For the second half of the year, management expects steelmaking coal production between 11 million tons and 12 million tons, down from the prior guidance of 23-25 million tons. The guidance reflects impact of the scheduled shutdown of Neptune Bulk and the pandemic. For third-quarter 2020, sales volume is projected at 5-5.4 million tons for the Steelmaking Coal segment. Moreover, in the ongoing quarter, Teck expects to incur additional costs of $260 million to $290 million related to suspension of the QB2 project.

Copper production is now expected within 145,000-160,000 tons in the second half of the year. This has been lowered from the previously-issued guidance of 285,000 tons to 300,000 tons primarily due to the temporary suspension of operations at Antamina as well as production plan changes at Highland Valley Copper.

Zinc production for this year (including co-product zinc production from the copper business unit) is estimated between 315,000 tons and 345,000 tons, down from the prior projection of 600,000 tons to 640,000 tons. Teck Resources expects sales volumes of refined zinc from the company’s Red Dog zinc concentrate between 160,000 tons and 180,000 tons in the third quarter, reflecting the normal seasonal pattern of Red Dog sales.

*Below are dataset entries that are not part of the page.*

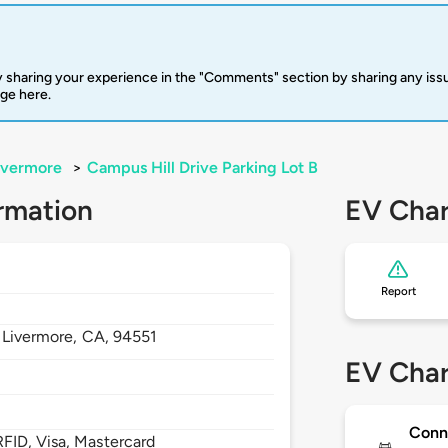
 sharing your experience in the "Comments" section by sharing any is
rge here.
ivermore
>
Campus Hill Drive Parking Lot B
rmation
EV Char
Report
,
Livermore,
CA,
94551
EV Char
Conn
FID, Visa, Mastercard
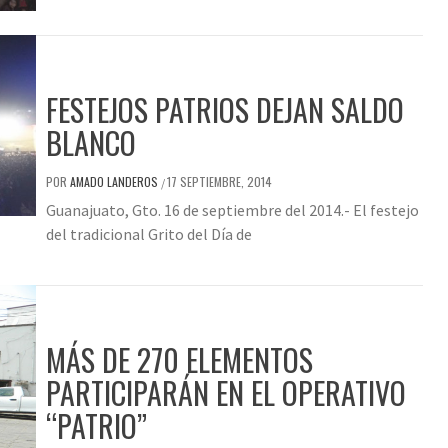
FESTEJOS PATRIOS DEJAN SALDO
BLANCO
POR
AMADO LANDEROS
17 SEPTIEMBRE, 2014
/
Guanajuato, Gto. 16 de septiembre del 2014.- El festejo
del tradicional Grito del Día de
MÁS DE 270 ELEMENTOS
PARTICIPARÁN EN EL OPERATIVO
“PATRIO”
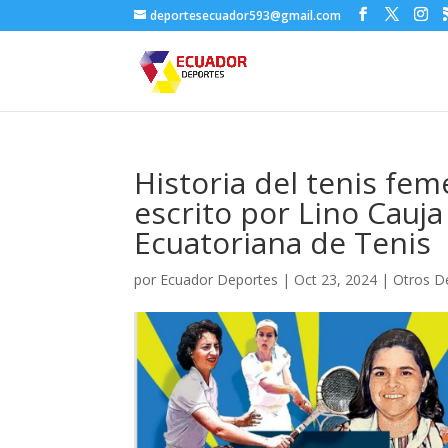
deportesecuador593@gmail.com
Historia del tenis fem
escrito por Lino Cauja
Ecuatoriana de Tenis
por
Ecuador Deportes
|
Oct 23, 2024
|
Otros D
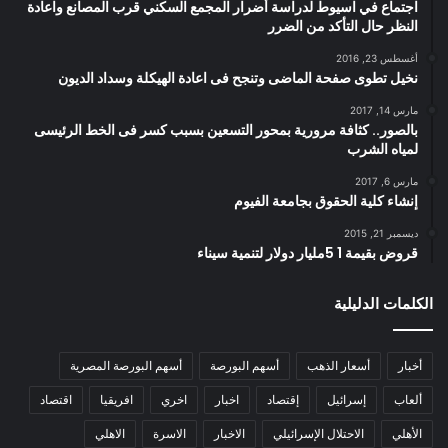
اجتماع في اسيوط لدراسة أضرار المجمع السكني قرب المصانع واعادة
النظر حال التأكد من الضرر
أغسطس 23, 2016
نخيل تطوى صفحة الماضى وتنجح فى اعادة الهيكلة وسداد الديون
مارس 14, 2017
بالصور.. كثافة مرورية بمحور التسعين بسبب كسر فى الخط الرئيسى
لمياه الشرب
مارس 6, 2017
إنشاء كلية الحقوق بجامعة الفيوم
ديسمبر 21, 2015
قروض بقيمة 1 5مليار دولار لتنمية سيناء
الكلمات الدليلية
أخبار
أسعار الذهب
أسهم البورصة
أسهم البورصة المصرية
ألعاب
إسرائيل
إقتصاد
اخبار
اخري
افريقيا
اقتصاد
الأهلي
الاحتلال الإسرائيلي
الاخبار
الاسرة
الاهلي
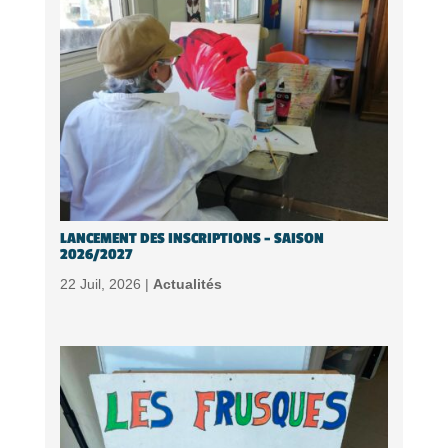
LANCEMENT DES INSCRIPTIONS – SAISON
2026/2027
22 Juil, 2026 |
Actualités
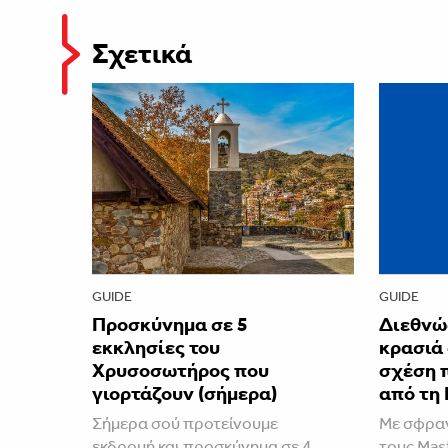
Σχετικά
GUIDE
GUIDE
Προσκύνημα σε 5
Διεθνώ
εκκλησίες του
κρασιά
Χρυσοσωτήρος που
σχέση 
γιορτάζουν (σήμερα)
από τη 
Σήμερα σού προτείνουμε
Με σφραγ
εκδρομή και προσκύνημα σε 4
τους Mast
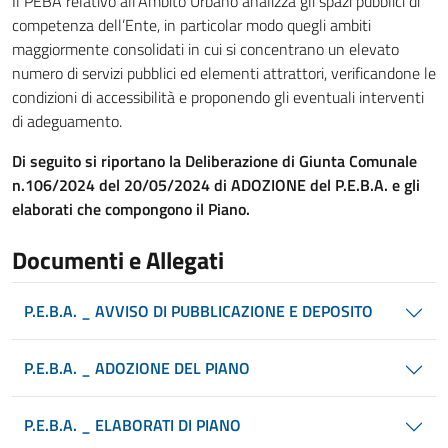
Il PEBA relativo all’Ambito Urbano analizza gli spazi pubblici di
competenza dell’Ente, in particolar modo quegli ambiti
maggiormente consolidati in cui si concentrano un elevato
numero di servizi pubblici ed elementi attrattori, verificandone le
condizioni di accessibilità e proponendo gli eventuali interventi
di adeguamento.
Di seguito si riportano la Deliberazione di Giunta Comunale
n.106/2024 del 20/05/2024 di ADOZIONE del P.E.B.A. e gli
elaborati che compongono il Piano.
Documenti e Allegati
P.E.B.A. _ AVVISO DI PUBBLICAZIONE E DEPOSITO
P.E.B.A. _ ADOZIONE DEL PIANO
P.E.B.A. _ ELABORATI DI PIANO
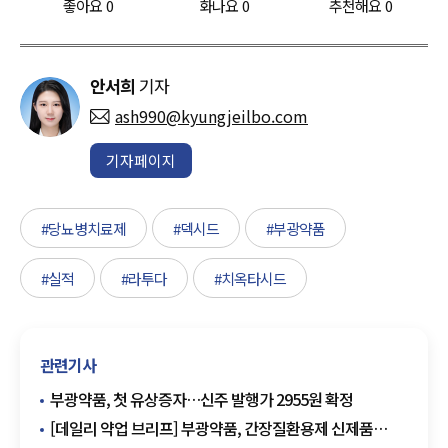
좋아요
0
화나요
0
추천해요
0
안서희
기자
ash990@kyungjeilbo.com
기자페이지
#당뇨병치료제
#덱시드
#부광약품
#실적
#라투다
#치옥타시드
관련기사
부광약품, 첫 유상증자…신주 발행가 2955원 확정
[데일리 약업 브리프] 부광약품, 간장질환용제 신제품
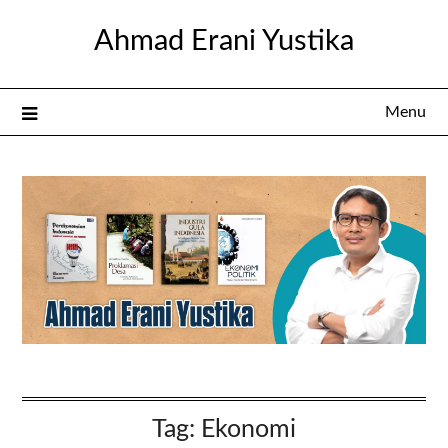
Skip
Ahmad Erani Yustika
to
content
Menu
Tag:
Ekonomi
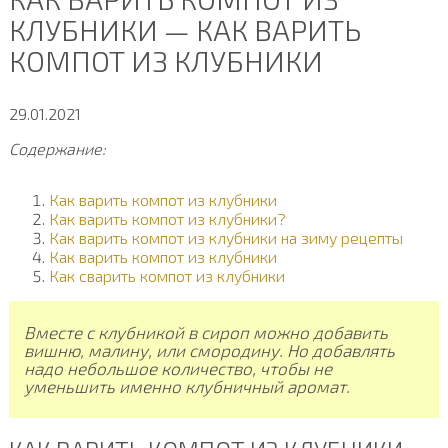
КЛУБНИКИ — КАК ВАРИТЬ
КОМПОТ ИЗ КЛУБНИКИ
29.01.2021
Содержание:
Как варить компот из клубники
Как варить компот из клубники?
Как варить компот из клубники на зиму рецепты
Как варить компот из клубники
Как сварить компот из клубники
Вместе с клубникой в сироп можно добавить
вишню, малину, или смородину. Но добавлять
надо небольшое количество, чтобы не
уменьшить именно клубничный аромат.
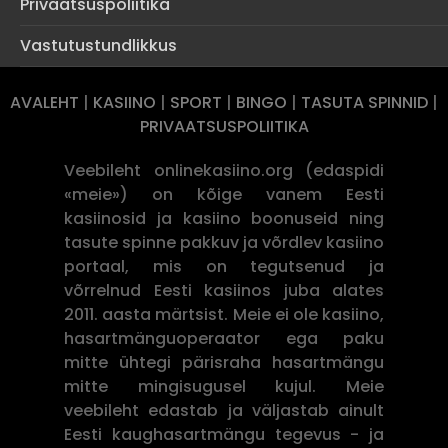
Privaatsuspoliitika
Vastutustundlikkus
AVALEHT
|
KASIINO
|
SPORT
|
BINGO
|
TASUTA SPINNID
|
PRIVAATSUSPOLIITIKA
Veebileht onlinekasiino.org (edaspidi
«meie») on kõige vanem Eesti
kasiinosid ja kasiino boonuseid ning
tasute spinne pakkuv ja võrdlev kasiino
portaal, mis on tegutsenud ja
võrrelnud Eesti kasiinos juba alates
2011. aasta märtsist. Meie ei ole kasiino,
hasartmänguoperaator ega paku
mitte ühtegi pärisraha hasartmängu
mitte mingisugusel kujul. Meie
veebileht edastab ja väljastab ainult
Eesti kaughasartmängu tegevus - ja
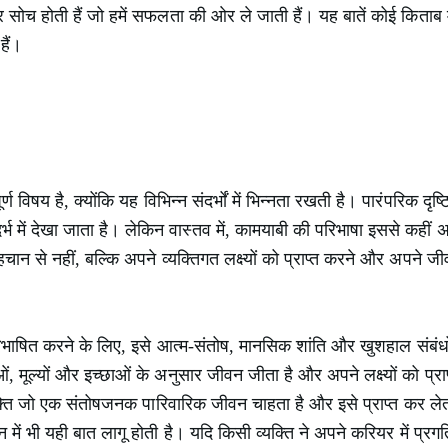
ोच होती हैं जो हमें सफलता की ओर ले जाती हैं। यह बातें कोई किताब में न
हैं।
ण विषय है, क्योंकि यह विभिन्न संदर्भों में भिन्नता रखती है। पारंपरिक द
ंदर्भ में देखा जाता है। लेकिन वास्तव में, कामयाबी की परिभाषा इससे कह
चान से नहीं, बल्कि अपने व्यक्तिगत लक्ष्यों को प्राप्त करने और अपने जीवन 
िभाषित करने के लिए, इसे आत्म-संतोष, मानसिक शांति और खुशहाल संबंधों 
 मूल्यों और इच्छाओं के अनुसार जीवन जीता है और अपने लक्ष्यों को प्रा
्ति जो एक संतोषजनक पारिवारिक जीवन चाहता है और इसे प्राप्त कर लेता 
ं भी यही बात लागू होती है। यदि किसी व्यक्ति ने अपने करियर में प्रगति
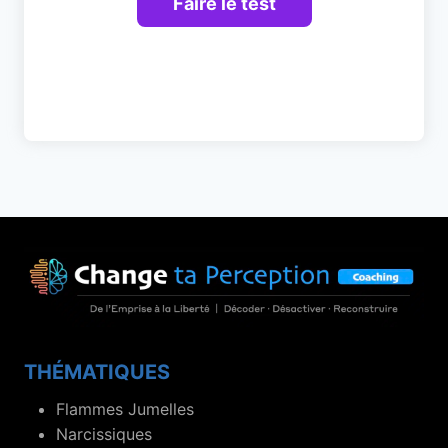
THÉMATIQUES
Flammes Jumelles
Narcissiques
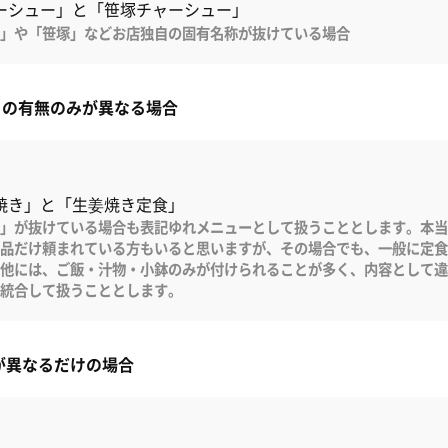
ーシュー」と「笹塚チャーシュー」
」や「笹塚」などお店独自の固有名称が抜けている場合
」の有無のみが異なる場合
焼き」と「生姜焼き定食」
」が抜けている場合も表記ゆれメニューとして扱うこととします。本当
品だけ頼まれている方もいると思いますが、その場合でも、一般に定食
他には、ご飯・汁物・小鉢のみが付けられることが多く、内容として違
統合して扱うこととします。
」が異なるだけの場合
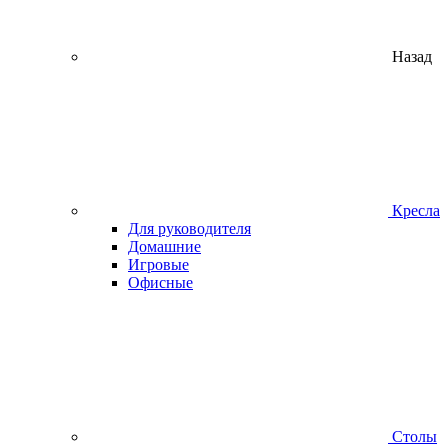
Назад
Кресла
Для руководителя
Домашние
Игровые
Офисные
Столы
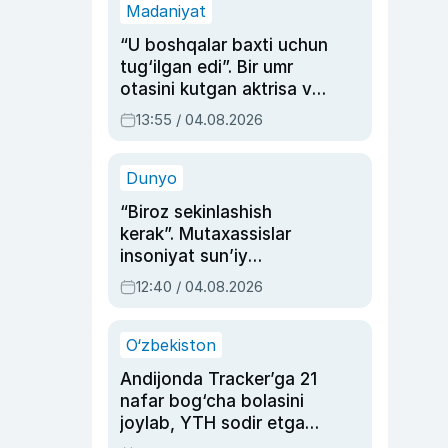
Madaniyat
“U boshqalar baxti uchun
tug‘ilgan edi”. Bir umr
otasini kutgan aktrisa va
dublyaj ustasi Rimma
13:55 / 04.08.2026
Ahmedovaning
sinovlarga to‘la hayoti
Dunyo
“Biroz sekinlashish
kerak”. Mutaxassislar
insoniyat sun’iy
intellektni boshqara
12:40 / 04.08.2026
olmay qolishidan xavotir
bildirdi
O‘zbekiston
Andijonda Tracker’ga 21
nafar bog‘cha bolasini
joylab, YTH sodir etgan
ayolga sud hukmi o‘qildi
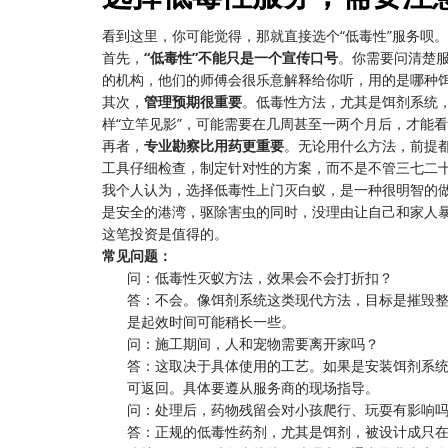
看到这里，你可能觉得，那就直接选个“低毒性”服务呗
首先，
“低毒性”不能只是一个宣传口号
。你需要问清楚服
的机构，他们的师傅会很乐意解释给你听，用的是哪种
其次，
管理预期很重要
。低毒性方法，尤其是饵剂系统
样“立竿见影”，可能需要在几周甚至一两个月后，才能
再者，
专业勘察比用药更重要
。无论用什么方法，前提
工具仔细检查，制定针对性的方案，而不是不管三七二
我个人认为，选择低毒性上门灭白蚁，是一种很明智的
是安全的港湾，驱除害虫的同时，没理由让自己和家人
这笔投资是值得的。
常见问题：
问：低毒性灭蚁方法，效果会不会打折扣？
答：不会。像饵剂系统这类现代方法，目标是摧毁
是起效时间可能稍长一些。
问：施工期间，人和宠物需要离开家吗？
答：这取决于具体使用的工艺。如果是安装饵剂系
可返回。具体要遵从服务商的现场指导。
问：处理后，药物残留会对小孩爬行、玩耍有影响
答：正规的低毒性药剂，尤其是饵剂，被设计成只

During the March-end quarter, the company reduced Fort Hills to a single-train facility in order to minimize negative cash flow, resulting in a lower production of bitumen. This is likely to negatively impact the bitumen production in the ongoing year. The company expects Bitumen production for this year between 3.4 million barrels and 4.4 million barrels per day, down from the prior estimate of 8-9 million barrels per day. Assuming ongoing production on the basis of operating Fort Hills as a single-train facility through the balance of 2020, the company expects Fort Hills’ annual production to be approximately 100,000-120,000 barrels per day, of which Teck Resources’ share is 21.3%. It expects its share of Fort Hills production for 2020 to be reduced to nearly 8-9 million barrels of bitumen.

Price Performance

The company’s shares have gained 23.9% over the past three months, outperforming the industry’s growth of 19.3%.

Zacks Rank & Stocks to Consider

Teck currently carries a Zacks Rank #3 (Hold).

Few better-ranked stocks in the basic materials space include Galiano Gold Inc. (GAU - Free Report) , Eldorado Gold Corporation (EGO - Free Report) and Yamana Gold Inc. , each carrying a Zacks Rank #2 (Buy) currently. You can see the complete list of today’s Zacks #1 Rank (Strong Buy) stocks here.

Galiano Gold has an estimated earnings growth rate of 1,600% for 2020. The company’s shares have surged 75.1% in a year’s time.

Eldorado Gold has an expected earnings growth rate of 2,225% for the current year. Its shares have appreciated 38.8% in the past year.

Yamana has a projected earnings growth rate of 76.9% for the ongoing year. The company’s shares have soared 91.8% over the past year.